YOUR ASSIGNMENT: Report the number of lines in these entries that contain "talent". Write only the number.

INPUT MATERIAL:
• • •
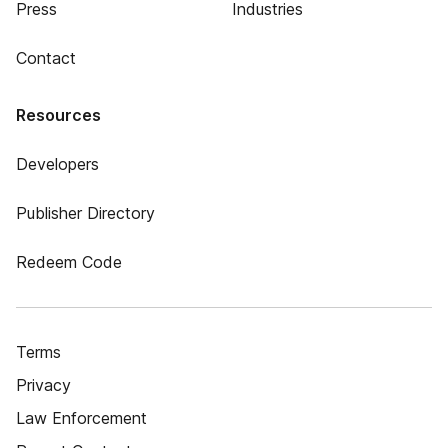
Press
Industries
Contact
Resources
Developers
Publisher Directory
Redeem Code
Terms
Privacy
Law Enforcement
• • •
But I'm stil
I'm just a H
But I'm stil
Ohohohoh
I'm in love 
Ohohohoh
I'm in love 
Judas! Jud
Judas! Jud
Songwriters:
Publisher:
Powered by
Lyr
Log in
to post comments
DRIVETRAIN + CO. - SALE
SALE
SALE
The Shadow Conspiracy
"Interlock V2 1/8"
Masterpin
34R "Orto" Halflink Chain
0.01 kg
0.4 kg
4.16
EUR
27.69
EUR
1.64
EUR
• • •
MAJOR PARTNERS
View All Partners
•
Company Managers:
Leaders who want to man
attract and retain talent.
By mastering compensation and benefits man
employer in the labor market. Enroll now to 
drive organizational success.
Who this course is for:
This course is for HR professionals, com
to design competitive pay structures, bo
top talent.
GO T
• • •
RESPONSE FOR THIS EXERCISE: 2